Consider the differential equation, $x \frac{dy}{dx} = y(\log_e y - \log_e x + 1)$, then which of the following are true?
(A) It is a linear differential equation
(B) It is a homogenous differential equation
(C) Its general solution is $\log_e(\frac{y}{x}) = Cx$, where C is constant of integration
(D) Its general solution is $\log_e(\frac{x}{y}) = Cy$, where C is constant of integration
(E) If y(1) = 1, then its particular solution is y = x
Choose the correct answer from the options given below:

• A. (A), (D) and (E) only
• B. (A) and (D) only
• C. (B) and (C) only
• D. (B), (C) and (E) only

Hint:

To quickly identify a homogeneous differential equation, check if all terms have the same degree, or if the equation can be written entirely in terms of $y/x$. The substitution $y=vx$ is the standard method for solving them.

Answer 1

The Correct Option is D

Step 1: Understanding the Concept:
We need to analyze the given differential equation based on its type (linear, homogeneous), find its general solution, and then determine a particular solution given an initial condition.
Step 3: Detailed Explanation:
The given equation is $x \frac{dy}{dx} = y(\log_e y - \log_e x + 1)$.
Using properties of logarithms, we can rewrite it as:
\[ x \frac{dy}{dx} = y\left(\log_e\left(\frac{y}{x}\right) + 1\right) \] \[ \frac{dy}{dx} = \frac{y}{x}\left(\log_e\left(\frac{y}{x}\right) + 1\right) \] (A) Is it linear?
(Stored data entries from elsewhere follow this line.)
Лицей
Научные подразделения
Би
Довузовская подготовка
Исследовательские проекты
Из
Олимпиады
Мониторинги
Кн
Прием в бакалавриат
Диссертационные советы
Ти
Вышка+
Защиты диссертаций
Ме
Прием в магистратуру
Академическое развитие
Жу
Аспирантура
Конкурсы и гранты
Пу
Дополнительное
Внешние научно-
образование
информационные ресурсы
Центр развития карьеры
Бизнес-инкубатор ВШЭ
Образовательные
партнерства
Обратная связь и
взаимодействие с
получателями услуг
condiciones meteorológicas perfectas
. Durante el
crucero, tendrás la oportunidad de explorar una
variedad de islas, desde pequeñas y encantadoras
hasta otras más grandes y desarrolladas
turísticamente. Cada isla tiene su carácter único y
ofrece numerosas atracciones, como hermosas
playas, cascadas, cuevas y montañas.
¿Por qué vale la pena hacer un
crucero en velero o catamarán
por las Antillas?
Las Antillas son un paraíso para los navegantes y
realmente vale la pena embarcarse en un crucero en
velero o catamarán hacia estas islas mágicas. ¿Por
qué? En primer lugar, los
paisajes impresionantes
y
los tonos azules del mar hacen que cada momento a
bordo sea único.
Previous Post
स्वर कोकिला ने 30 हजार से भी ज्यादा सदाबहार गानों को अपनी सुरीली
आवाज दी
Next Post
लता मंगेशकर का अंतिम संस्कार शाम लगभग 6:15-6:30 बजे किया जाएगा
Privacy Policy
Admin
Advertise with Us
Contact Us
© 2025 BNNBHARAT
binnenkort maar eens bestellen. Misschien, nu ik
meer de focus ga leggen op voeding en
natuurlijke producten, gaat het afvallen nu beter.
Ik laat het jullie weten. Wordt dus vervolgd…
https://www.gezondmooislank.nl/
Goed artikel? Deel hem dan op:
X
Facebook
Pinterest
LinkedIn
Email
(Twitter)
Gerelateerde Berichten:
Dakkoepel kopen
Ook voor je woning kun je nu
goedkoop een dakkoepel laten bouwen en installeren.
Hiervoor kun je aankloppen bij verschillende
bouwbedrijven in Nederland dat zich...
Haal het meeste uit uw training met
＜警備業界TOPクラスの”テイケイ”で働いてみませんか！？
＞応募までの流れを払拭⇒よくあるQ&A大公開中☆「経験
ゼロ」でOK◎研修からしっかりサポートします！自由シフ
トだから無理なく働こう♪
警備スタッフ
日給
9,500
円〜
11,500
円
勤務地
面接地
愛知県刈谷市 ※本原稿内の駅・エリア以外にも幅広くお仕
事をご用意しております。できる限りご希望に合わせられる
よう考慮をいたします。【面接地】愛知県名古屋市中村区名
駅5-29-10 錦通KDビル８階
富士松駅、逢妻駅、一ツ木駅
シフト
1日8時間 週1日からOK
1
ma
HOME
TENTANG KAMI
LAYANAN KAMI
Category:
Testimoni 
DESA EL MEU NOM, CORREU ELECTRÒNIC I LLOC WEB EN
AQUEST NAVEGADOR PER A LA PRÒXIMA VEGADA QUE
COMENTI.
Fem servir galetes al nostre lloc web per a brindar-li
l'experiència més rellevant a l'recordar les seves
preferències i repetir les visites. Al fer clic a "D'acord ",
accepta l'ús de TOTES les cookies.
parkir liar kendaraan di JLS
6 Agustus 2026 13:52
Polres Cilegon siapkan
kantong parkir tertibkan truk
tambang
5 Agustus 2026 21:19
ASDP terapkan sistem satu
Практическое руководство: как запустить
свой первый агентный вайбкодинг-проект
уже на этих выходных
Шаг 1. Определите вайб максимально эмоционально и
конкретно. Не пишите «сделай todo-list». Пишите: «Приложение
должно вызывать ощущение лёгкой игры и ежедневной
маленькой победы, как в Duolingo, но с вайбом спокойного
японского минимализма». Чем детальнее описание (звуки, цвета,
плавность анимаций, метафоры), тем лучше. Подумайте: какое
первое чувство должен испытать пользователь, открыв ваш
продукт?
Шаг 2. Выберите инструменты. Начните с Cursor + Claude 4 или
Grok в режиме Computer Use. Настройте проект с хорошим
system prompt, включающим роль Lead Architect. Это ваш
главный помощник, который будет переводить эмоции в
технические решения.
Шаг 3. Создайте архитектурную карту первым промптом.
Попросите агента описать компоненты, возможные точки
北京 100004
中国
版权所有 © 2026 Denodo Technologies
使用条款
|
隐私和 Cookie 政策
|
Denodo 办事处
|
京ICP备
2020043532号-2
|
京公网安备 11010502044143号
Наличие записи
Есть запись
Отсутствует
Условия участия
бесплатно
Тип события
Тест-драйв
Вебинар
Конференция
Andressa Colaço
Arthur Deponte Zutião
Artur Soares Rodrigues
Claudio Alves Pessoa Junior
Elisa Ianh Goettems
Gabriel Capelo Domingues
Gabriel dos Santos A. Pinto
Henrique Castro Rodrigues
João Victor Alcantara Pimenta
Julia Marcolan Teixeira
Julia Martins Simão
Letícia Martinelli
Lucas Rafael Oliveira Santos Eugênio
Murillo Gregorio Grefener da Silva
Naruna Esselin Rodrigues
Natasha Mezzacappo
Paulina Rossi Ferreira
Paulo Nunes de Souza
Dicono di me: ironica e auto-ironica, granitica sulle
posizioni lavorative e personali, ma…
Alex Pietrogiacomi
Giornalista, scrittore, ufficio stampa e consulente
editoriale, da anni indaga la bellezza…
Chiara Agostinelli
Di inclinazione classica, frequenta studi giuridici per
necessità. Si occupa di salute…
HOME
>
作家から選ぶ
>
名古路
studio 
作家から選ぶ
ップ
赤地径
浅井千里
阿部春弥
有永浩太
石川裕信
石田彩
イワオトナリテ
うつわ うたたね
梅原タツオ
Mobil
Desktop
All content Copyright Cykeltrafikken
A linear DE is of the form $\frac{dy}{dx} + P(x)y = Q(x)$. Due to the term $\log_e y$, this equation is not linear. So, (A) is false.
(B) Is it homogeneous? A DE is homogeneous if it can be written in the form $\frac{dy}{dx} = F(\frac{y}{x})$. Our equation is in this form. So, (B) is true.
(C) & (D) General Solution: Since it is homogeneous, we use the substitution $y = vx$. This implies $\frac{dy}{dx} = v + x \frac{dv}{dx}$.
Substituting into the equation:
\[ v + x \frac{dv}{dx} = v(\log_e v + 1) = v\log_e v + v \] \[ x \frac{dv}{dx} = v\log_e v \] Separating the variables:
\[ \frac{dv}{v\log_e v} = \frac{dx}{x} \] Integrating both sides: $\int \frac{dv}{v\log_e v} = \int \frac{dx}{x}$.
For the left integral, let $u = \log_e v$, so $du = \frac{1}{v} dv$.
\[ \int \frac{du}{u} = \ln(u) = \ln(\log_e v) \] For the right integral, $\int \frac{dx}{x} = \ln(x) + \ln(C) = \ln(Cx)$.
Equating the results:
\[ \ln(\log_e v) = \ln(Cx) \implies \log_e v = Cx \] Substitute back $v = \frac{y}{x}$:
\[ \log_e\left(\frac{y}{x}\right) = Cx \] This matches statement (C). So, (C) is true and (D) is false.
(E) Particular Solution: Given the initial condition $y(1) = 1$.
Using the general solution from (C): $\log_e(\frac{y}{x}) = Cx$.
Substitute $x=1$ and $y=1$:
\[ \log_e\left(\frac{1}{1}\right) = C(1) \implies \log_e(1) = C \implies C=0 \] The particular solution is $\log_e(\frac{y}{x}) = 0$.
Taking the exponential of both sides:
\[ \frac{y}{x} = e^0 = 1 \implies y=x \] So, (E) is true.
Step 4: Final Answer:
The true statements are (B), (C), and (E). This corresponds to option (4).